New web newsreader - requesting participation

Adam Ruppe destructionator at gmail.com
Mon Jan 31 06:12:07 PST 2011


Nick Sabalausky wrote:
> It's amazing how often people seem to forget [a:visited] exists.

Yeah, it boggles my mind - I personally find it incredibly useful.
But every design I get for clients invariably has visited colors
purposefully indistinguishable from regular links.

Other things that break it for a lot of people is URLs randomly
change ever so slightly, or don't change at all, which throws a
wrench in caching too.

I blame AJAX. (cue someone saying "ajax doesn't need to break it!
yeah, I know.)


Speaking of caching, that's something I want to work here, but
there's one problem with that: checking for replies means the
page's contents might actually change.

I figure I'll set the cache expires date to coincide with the
next newnews check. New posts won't show up immediately anywhere,
but it'll be a little faster to navigate around in the mean time.
(I'm thinking about a 30 minute check on .D and .learn, and a one
hour check on .announce, since it's slower moving anyway.)


> Oh, speaking of fuzzy detection algorithms, it seems to think
> that the "//"
> comment tokens are URLs (very, very short URLs ;) ).

Yea, looks like std.regex.url kinda sucks. It flagged that, but
it didn't match paths in website links. (Maybe I'm doing it wrong?)


> One very rough idea: Take each paragraph (ie, each block of text
> that's separated by a full newline). Run it through a D lexer. If
> it has at most, say, 1 lexical error per line (on average), then
> assume it's intended as D code.

I don't think that will work because a lot of regular sentences
would register as a series of variable names. It'd probably
have to try at least a rudimentary parse.

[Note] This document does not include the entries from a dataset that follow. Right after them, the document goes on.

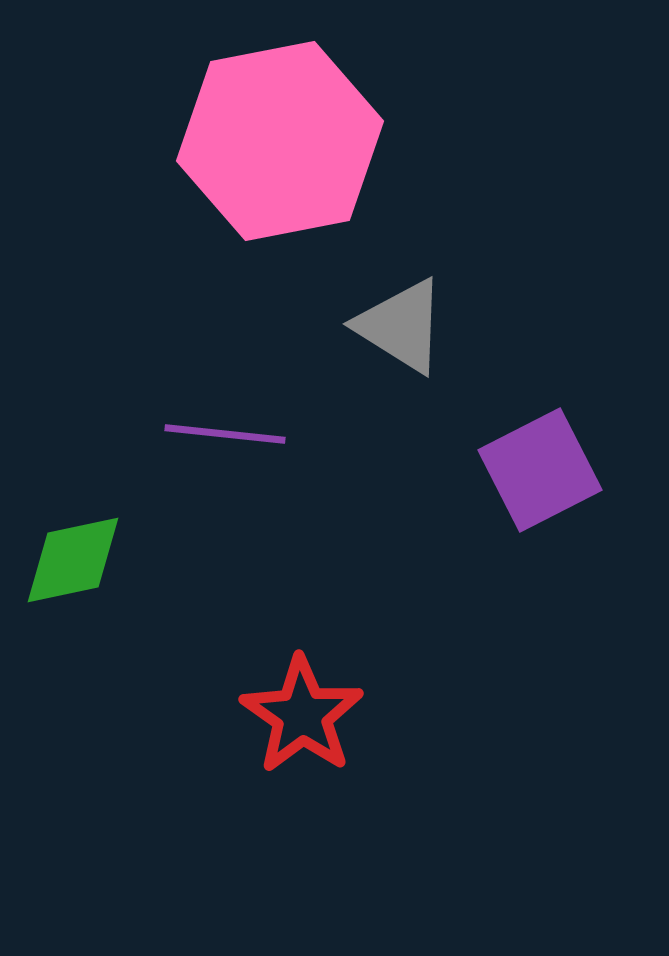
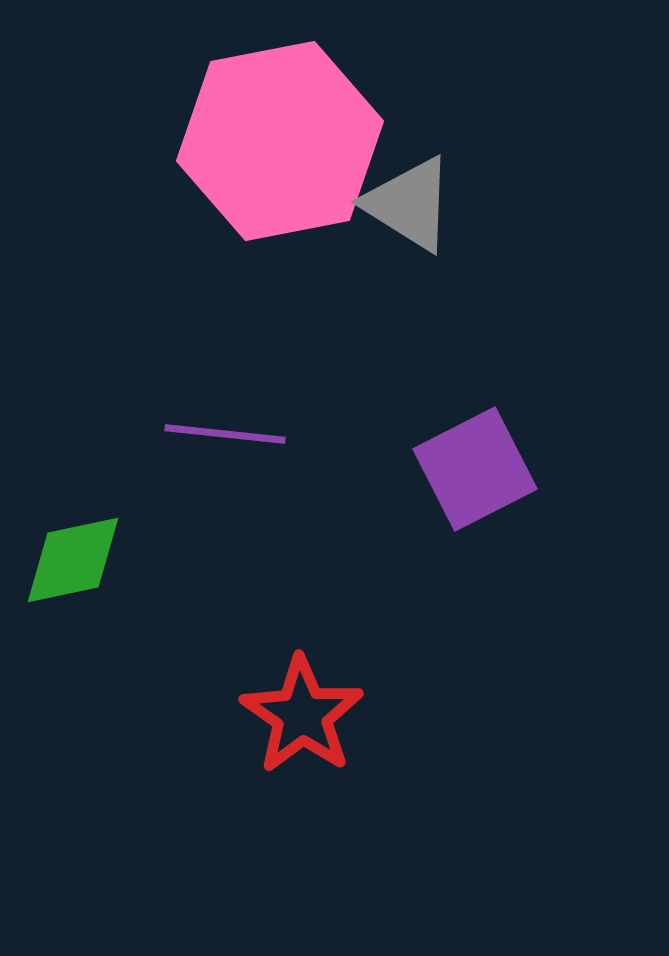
gray triangle: moved 8 px right, 122 px up
purple square: moved 65 px left, 1 px up
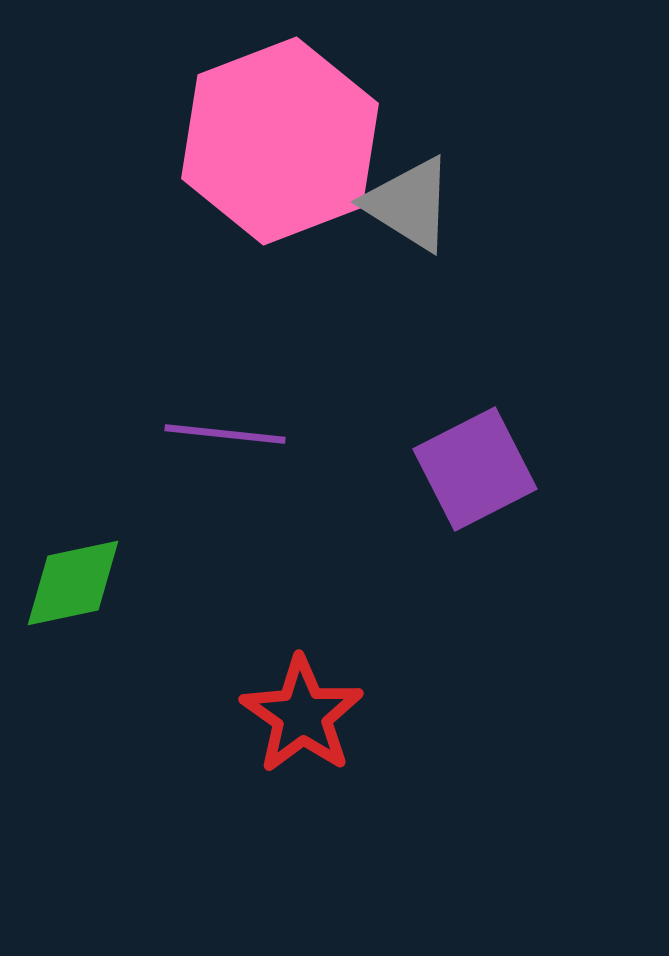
pink hexagon: rotated 10 degrees counterclockwise
green diamond: moved 23 px down
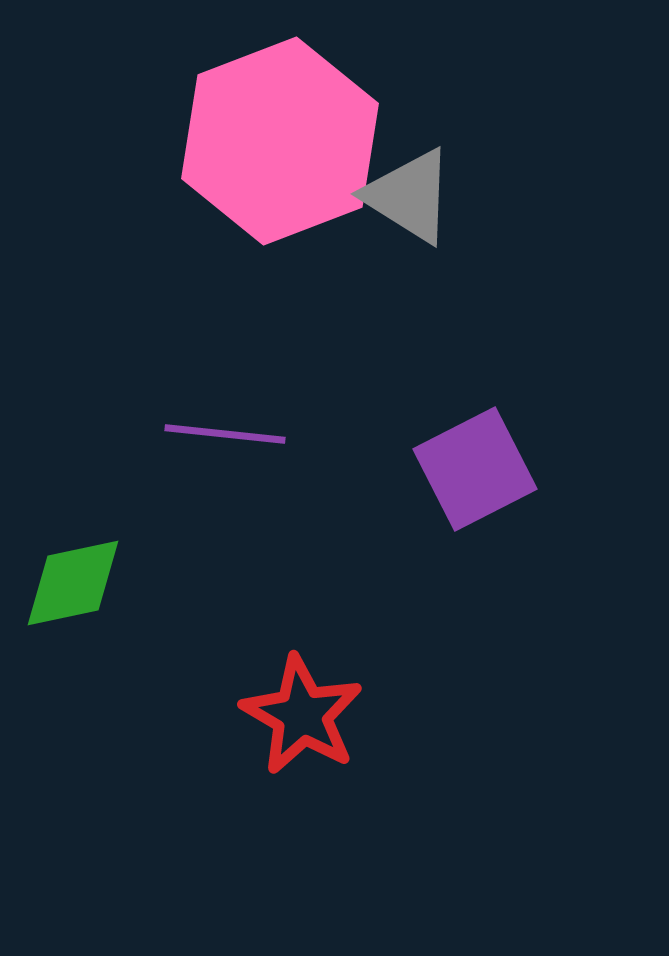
gray triangle: moved 8 px up
red star: rotated 5 degrees counterclockwise
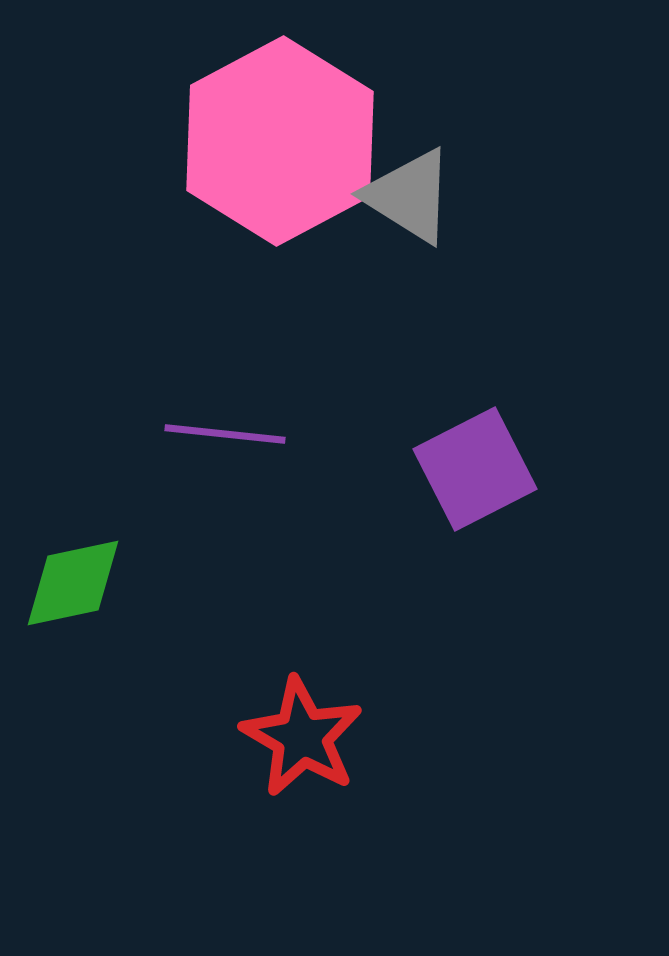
pink hexagon: rotated 7 degrees counterclockwise
red star: moved 22 px down
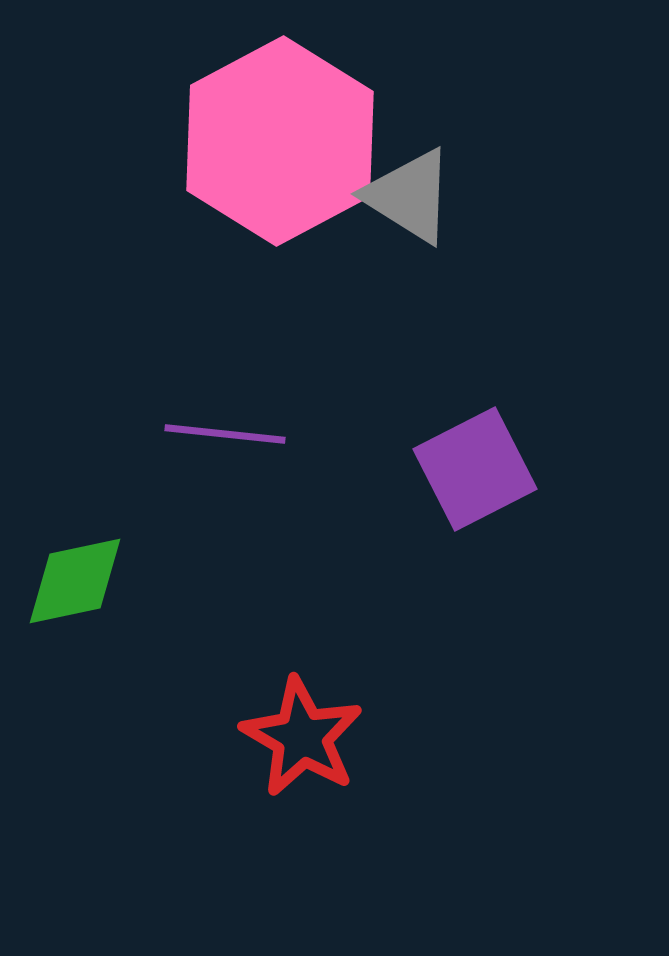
green diamond: moved 2 px right, 2 px up
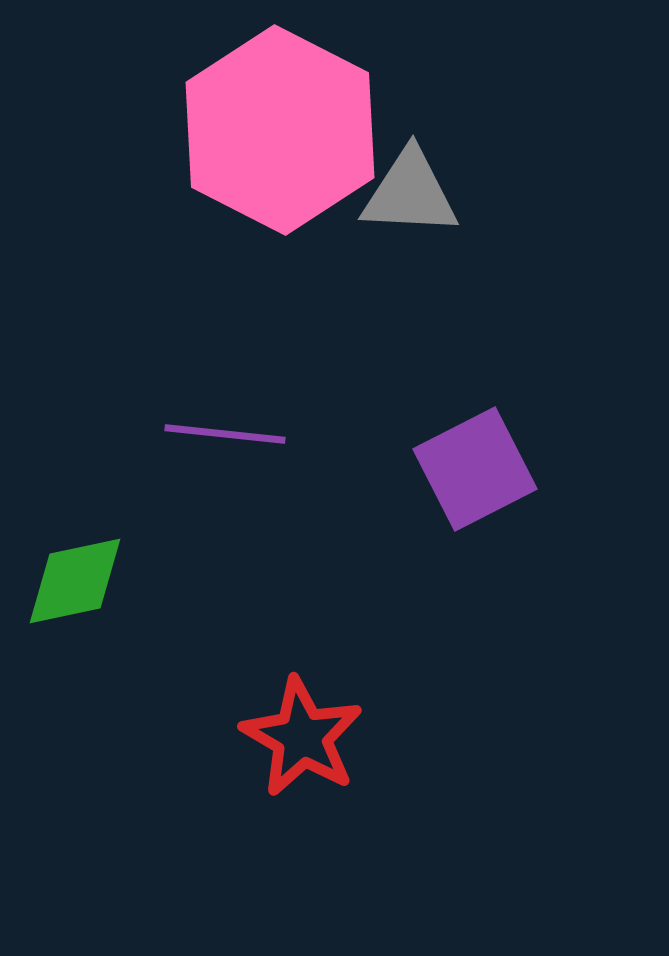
pink hexagon: moved 11 px up; rotated 5 degrees counterclockwise
gray triangle: moved 1 px right, 3 px up; rotated 29 degrees counterclockwise
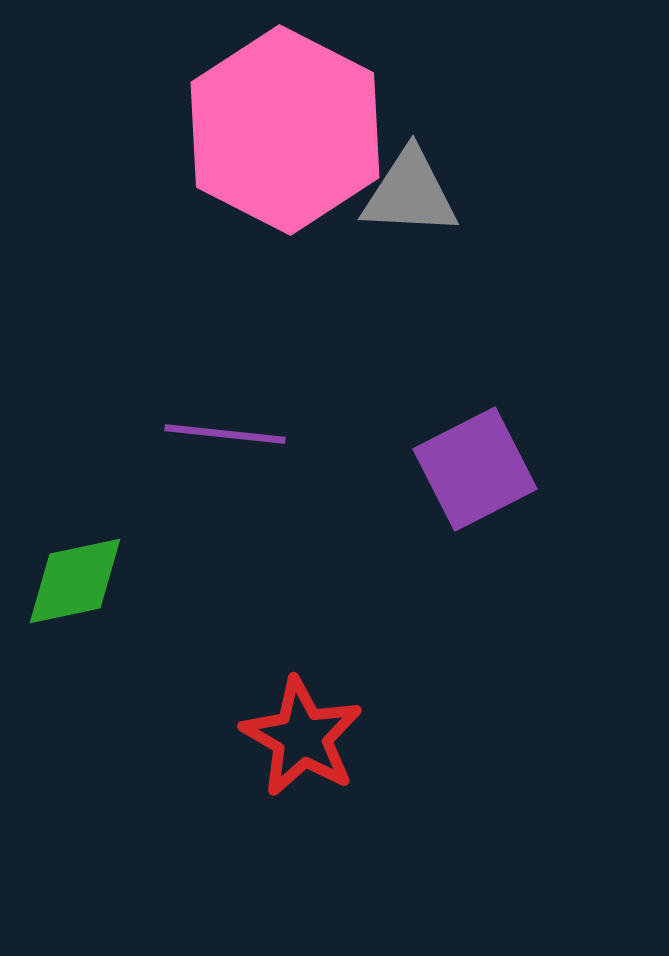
pink hexagon: moved 5 px right
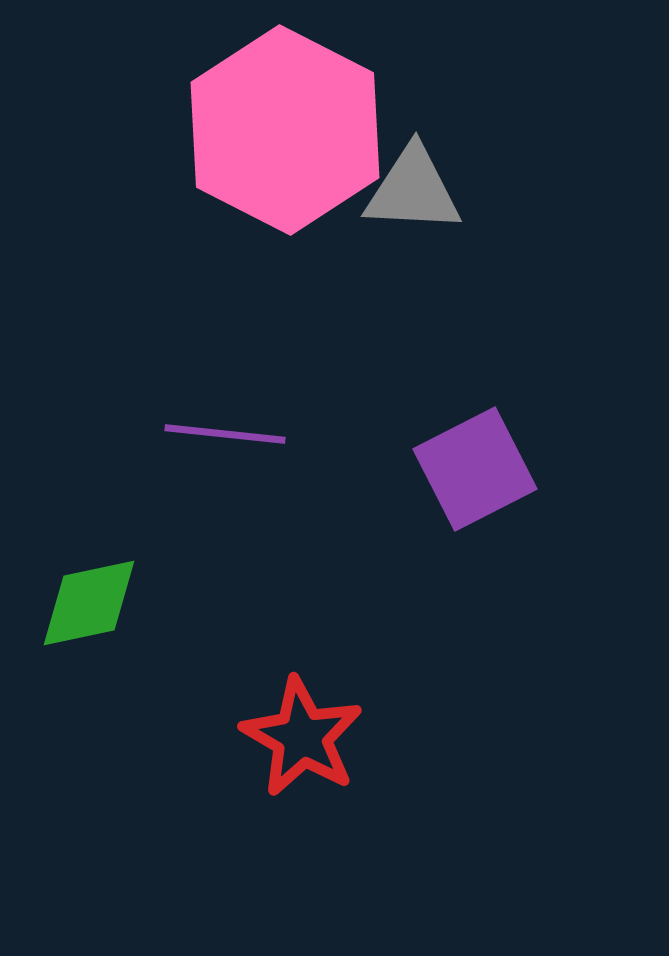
gray triangle: moved 3 px right, 3 px up
green diamond: moved 14 px right, 22 px down
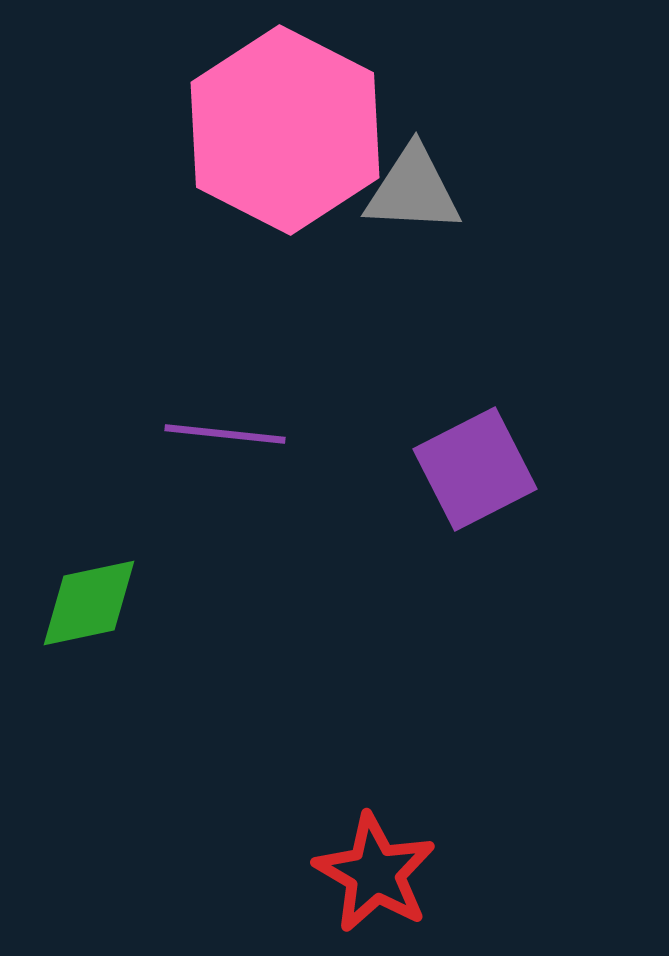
red star: moved 73 px right, 136 px down
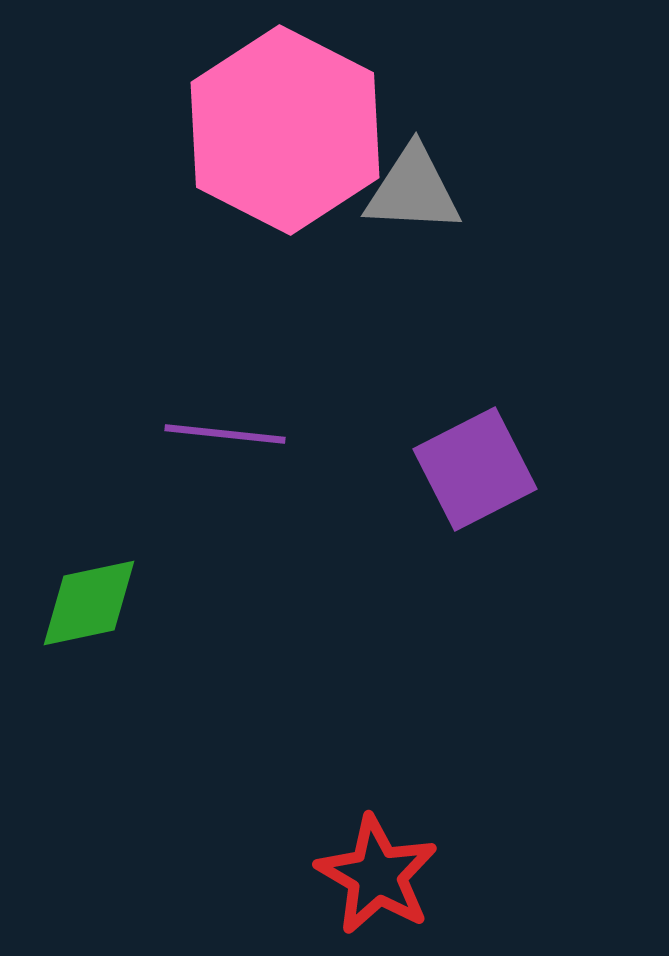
red star: moved 2 px right, 2 px down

(For comparison, consider a jumble of English words. Each piece is
a word, so no problem there, but without understanding what they
mean, you can't tell if it is a meaningful sentence or not.)


> Actually, what could also be interesting would be an "english
> parser". Obviously true full-fledged english semantic processing
> is out-of-reach ATM, but I wonder if something could be made that
> acts "good enough" as a mere english-*detector*. Or a general
> natural-language-detector.

I did put a very primitive thing like this in there: it checks
for ". " when guessing if it's code or not when not sure. My
reasoning is that while periods are common in both, in code it
is usually followed by a method name, whereas in English, we
usually put a space in there.

I sometimes write ".\n" in code, but ". " is pretty rare in my
own usage, outside comments.


Another thing I considered was to check the frequency of
capitalized words vs punctuation, or for balanced brackets and
stuff like that. Natural language uses a lot of capital letters
right after spaces. Code is more likely to be camelCased. There's
some crossover ("McDonald's" could flag either way), but looking
for bizarre symbols like parens, operators, etc. might disambiguate
it.

However, "line[$-1] == ';'" and friends were so much simpler and
so far, seem to give good enough results, so I let it stay at that.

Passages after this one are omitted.